:: Supplied data

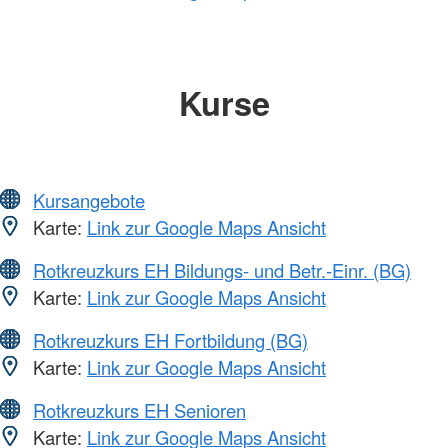
Kurse
Kursangebote
Karte:
Link zur Google Maps Ansicht
Rotkreuzkurs EH Bildungs- und Betr.-Einr. (BG)
Karte:
Link zur Google Maps Ansicht
Rotkreuzkurs EH Fortbildung (BG)
Karte:
Link zur Google Maps Ansicht
Rotkreuzkurs EH Senioren
Karte:
Link zur Google Maps Ansicht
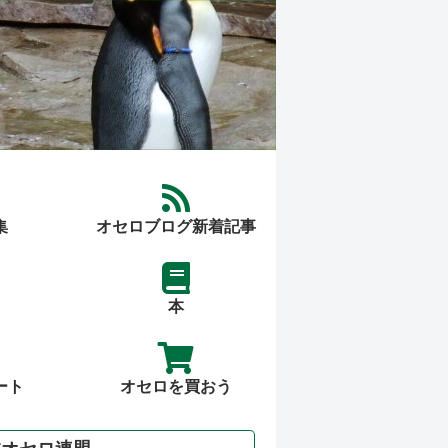
集
オセロブログ新着記事
本
ート
オセロを買おう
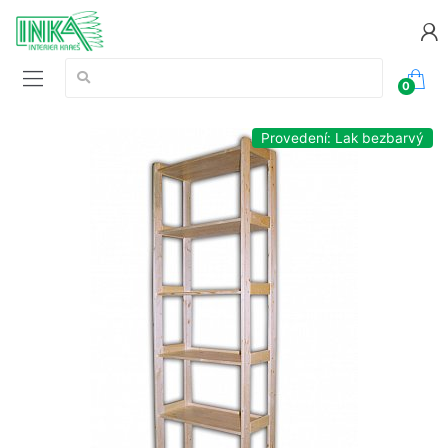
Vyhledávání:
0
Provedení: Lak bezbarvý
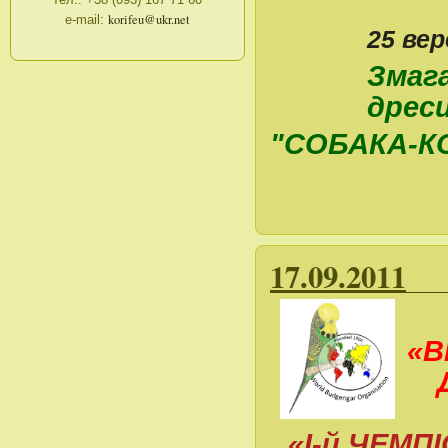
тел.: +38 (093) 167 71 60
korifeu@ukr.net
e-maіl:
25 вер
Змага
дрес
"СОБАКА-
17.09.2011
«В
«І-й ЧЕМ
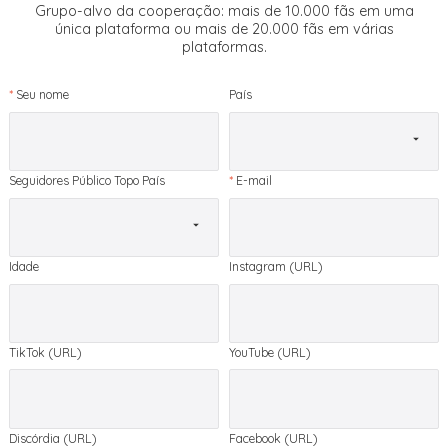
Grupo-alvo da cooperação: mais de 10.000 fãs em uma
única plataforma ou mais de 20.000 fãs em várias
plataformas.
*
Seu nome
País
Seguidores Público Topo País
*
E-mail
Idade
Instagram (URL)
TikTok (URL)
YouTube (URL)
Discórdia (URL)
Facebook (URL)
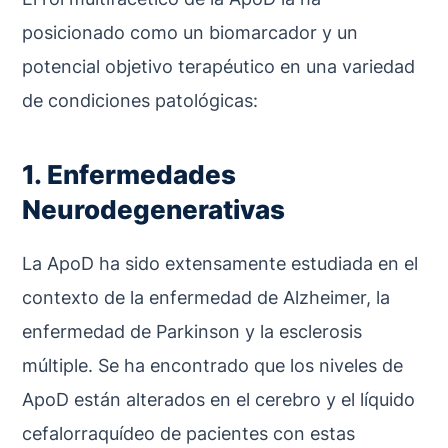
posicionado como un biomarcador y un
potencial objetivo terapéutico en una variedad
de condiciones patológicas:
1. Enfermedades
Neurodegenerativas
La ApoD ha sido extensamente estudiada en el
contexto de la enfermedad de Alzheimer, la
enfermedad de Parkinson y la esclerosis
múltiple. Se ha encontrado que los niveles de
ApoD están alterados en el cerebro y el líquido
cefalorraquídeo de pacientes con estas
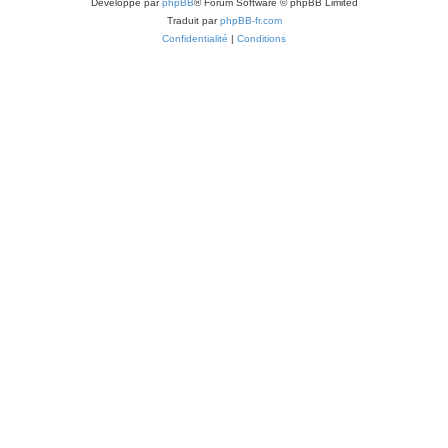
Développé par
phpBB
® Forum Software © phpBB Limited
Traduit par
phpBB-fr.com
Confidentialité
|
Conditions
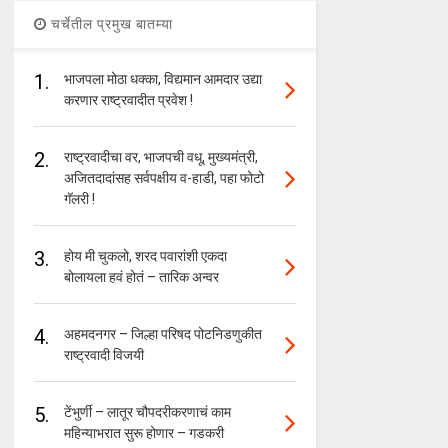
चर्चेतील प्रमुख बातम्या
1.
भाजपला मोठा धक्का, विद्यमान आमदार उद्या
करणार राष्ट्रवादीत प्रवेश !
2.
राष्ट्रवादीचा वर, भाजपची वधू, मुख्यमंत्री,
अजितदादांसह सर्वपक्षीय व-हाडी, पहा फोटो
गॅलरी !
3.
होय मी चुकलो, शरद पवारांशी एकदा
बोलायला हवं होतं – तारिक अन्वर
4.
अहमदनगर – जिल्हा परिषद पोटनिडणुकीत
राष्ट्रवादी विजयी
5.
टेंभुर्णी – लातूर चौपदरीकरणाचं काम
महिन्याभरात सुरू होणार – गडकरी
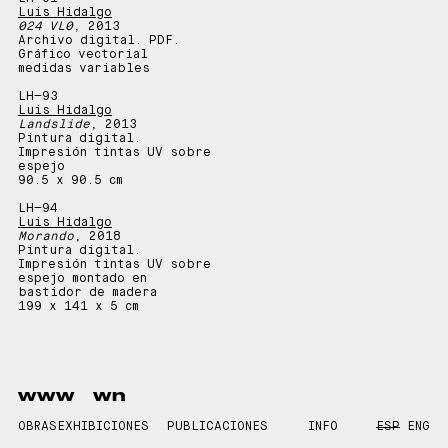
Luis Hidalgo
024 VL0
, 2013
Archivo digital. PDF.
Gráfico vectorial
medidas variables
LH—
93
Luis Hidalgo
Landslide
, 2013
Pintura digital.
Impresión tintas UV sobre
espejo
90.5 x 90.5 cm
LH—
94
Luis Hidalgo
Morando
, 2018
Pintura digital.
Impresión tintas UV sobre
espejo montado en
bastidor de madera
199 x 141 x 5 cm
www
wn
OBRAS
EXHIBICIONES
PUBLICACIONES
INFO
ESP
ENG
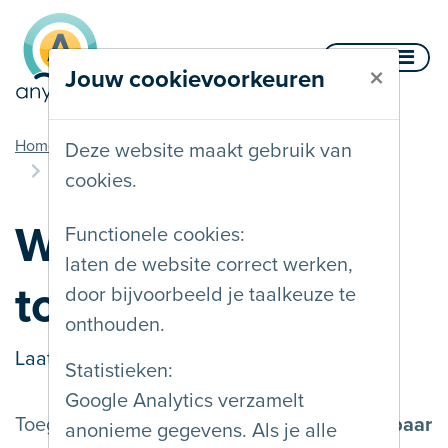
Naar inhoud
Menu
×
Jouw cookievoorkeuren
u bent hier
Home
Documentatie
Toegankelijkheid
Deze website maakt gebruik van
Wat is toegankelijkheid?
cookies.
Wat is
Functionele cookies:
laten de website correct werken,
toegankelijkheid?
door bijvoorbeeld je taalkeuze te
onthouden.
Laatst gewijzigd op
13/05/2024
Statistieken:
Google Analytics verzamelt
Toegankelijk betekent
bereikbaar en bruikbaar
anonieme gegevens. Als je alle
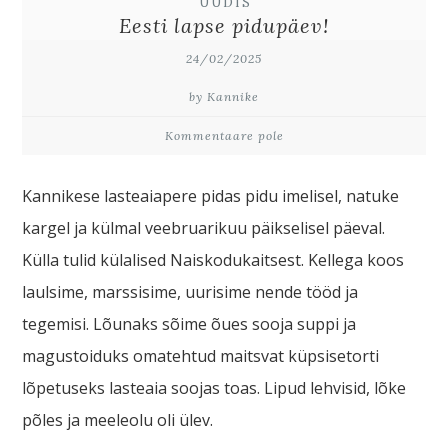
UUDIS
Eesti lapse pidupäev!
24/02/2025
by Kannike
Kommentaare pole
Kannikese lasteaiapere pidas pidu imelisel, natuke
kargel ja külmal veebruarikuu päikselisel päeval.
Külla tulid külalised Naiskodukaitsest. Kellega koos
laulsime, marssisime, uurisime nende tööd ja
tegemisi. Lõunaks sõime õues sooja suppi ja
magustoiduks omatehtud maitsvat küpsisetorti
lõpetuseks lasteaia soojas toas. Lipud lehvisid, lõke
põles ja meeleolu oli ülev.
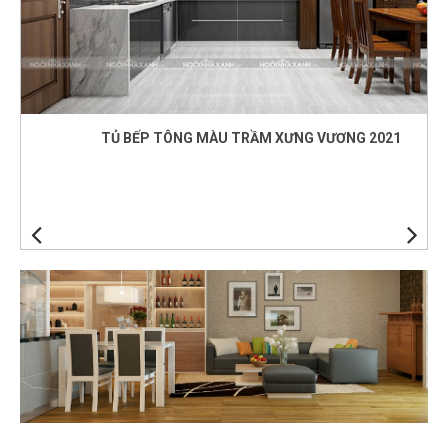
TỦ BẾP TÔNG MÀU TRẦM XƯNG VƯƠNG 2021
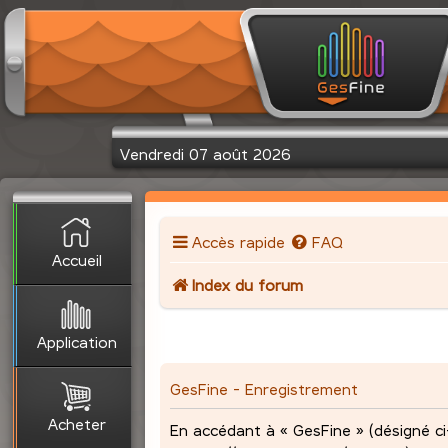
Vendredi 07 août 2026
Accès rapide
FAQ
Accueil
Index du forum
Application
GesFine - Enregistrement
Acheter
En accédant à « GesFine » (désigné ci-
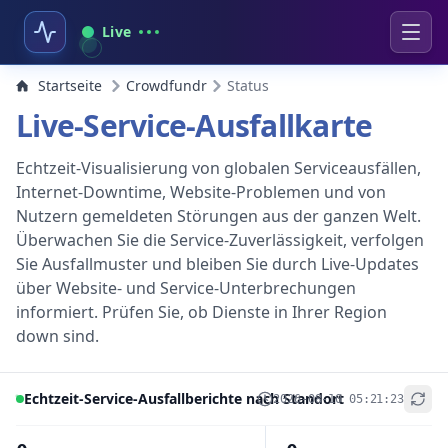
Live
Startseite
Crowdfundr
Status
Live-Service-Ausfallkarte
Echtzeit-Visualisierung von globalen Serviceausfällen,
Internet-Downtime, Website-Problemen und von
Nutzern gemeldeten Störungen aus der ganzen Welt.
Überwachen Sie die Service-Zuverlässigkeit, verfolgen
Sie Ausfallmuster und bleiben Sie durch Live-Updates
über Website- und Service-Unterbrechungen
informiert. Prüfen Sie, ob Dienste in Ihrer Region
down sind.
Echtzeit-Service-Ausfallberichte nach Standort
2026-08-10 05:21:23
+
−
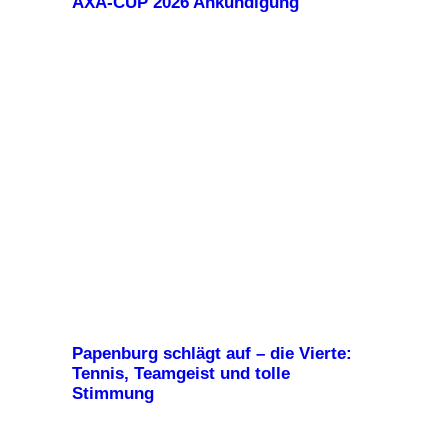
AXA-CUP 2026 Ankündigung
Papenburg schlägt auf – die Vierte:
Tennis, Teamgeist und tolle
Stimmung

::::

Your assignment:
Report each line in the data above that holds the word "Rotkreuzkurs" by copying it.

Your solution:
Rotkreuzkurs EH Bildungs- und Betr.-Einr. (BG)
Rotkreuzkurs EH Fortbildung (BG)
Rotkreuzkurs EH Senioren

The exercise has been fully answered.